Is this reproducible?
I can reproduce it on my eee. How do I debug this?
Please try to boot with initcall_debug in the kernel command line and see what devices take long time to resume.
It's my harddrive that takes 10 seconds.
[ 1.565105] scsi 0:0:0:0: Direct-Access ATA ST9160310AS 0303 PQ: 0 ANSI: 5
[ 69.523147] call 0:0:0:0+ returned 0 after 10428995 usecs
I'll look into it some more, but I doubt there is anything that will speed it up.

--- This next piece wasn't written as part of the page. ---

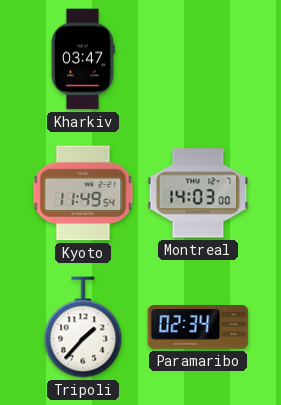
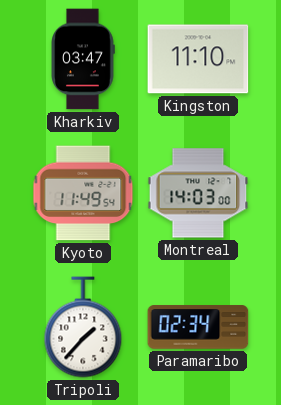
Kingston: none -> 11:10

I suspect this warning may lead to a lot of bogus bug reports where we just have to tell people their hardware sucks.
Well, there have not been too many of them and I wouldn't like to overlook
a valid one.
This particular one may indicate a driver problem as well, so I'm reassigning
It get's delayed in ata_wait_ready().
That function has a printk "link is slow to respond, please be patient" if you go over 5 seconds. I added a printk to see exactly how long it was taking. It first waits for 6 seconds and triggers the message and it waits for 4 seconds which is where my 10 second delay comes from.

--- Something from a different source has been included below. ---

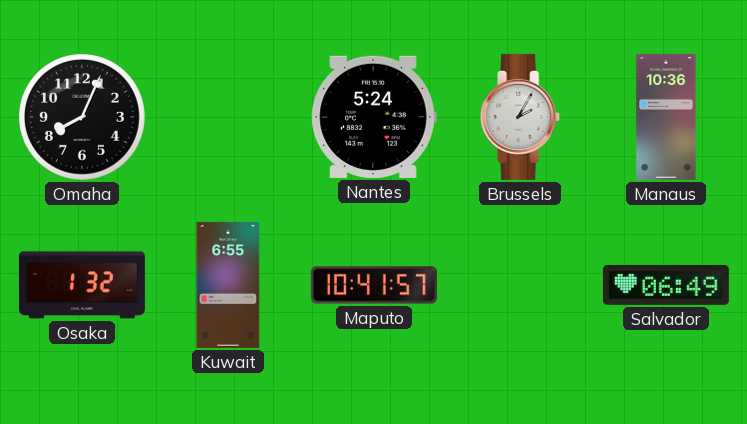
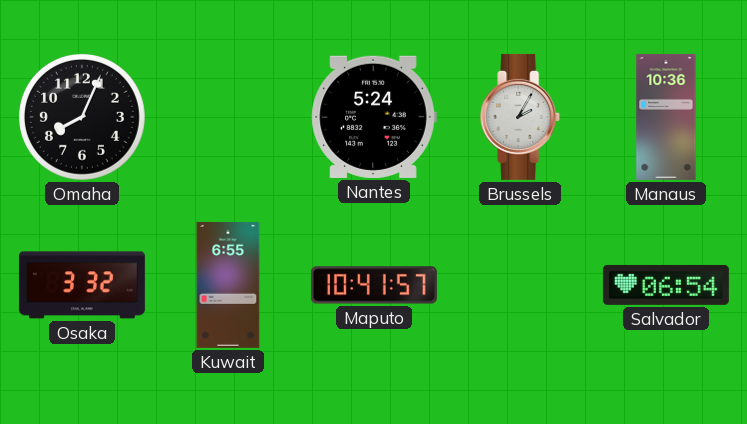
Osaka: 1:32 -> 3:32
Salvador: 06:49 -> 06:54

This doesn't look like a kernel bug to me.
Tobias, you may be experiencing a different bug. I sort of hijacked your bug report. Could you boot with initcall_debug and post your dmesg?
Yeah, around 10 seconds is pretty normal duration for disk spinup. Nothing wrong with Dan's case. Tobias?

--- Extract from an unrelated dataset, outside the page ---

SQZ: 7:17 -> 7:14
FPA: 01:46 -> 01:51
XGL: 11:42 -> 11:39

Created attachment 37882 [details]
Sorry for the delay, I was on an internet-less vacation.
I have not been able to reproduce this. If it was somewhat storage-related, could a slow nfsmount or a cdrom drive that is starting to fail trigger this?
I have now switched to rc3 and will see what happens. Kernel command line twisting is not my strong point, but from my noobish look at the attached dmesg initcall_debug seems to work.
I'll report back if this happens again. Please tell me if there is more I can do.
We need a suspend resume cycle in your dmesg. :P
Created attachment 37962 [details]
Doh, I blame the bugzilla breakage yesterday. Is the new dmesg of any use?
[ 9287.020921] ata3.01: configured for UDMA/133
[ 9287.035898] call 2:0:1:0+ returned 0 after 2379249 usecs
(that's your /dev/sda taking 2 seconds)
[ 9289.840112] usb 1-4: reset high speed USB device using ehci_hcd and address 3
[ 9289.990593] call 1-4+ returned 0 after 5205424 usecs
(that's your usb taking 5 seconds)
The other things take an additional 2 seconds for a total of 9 seconds.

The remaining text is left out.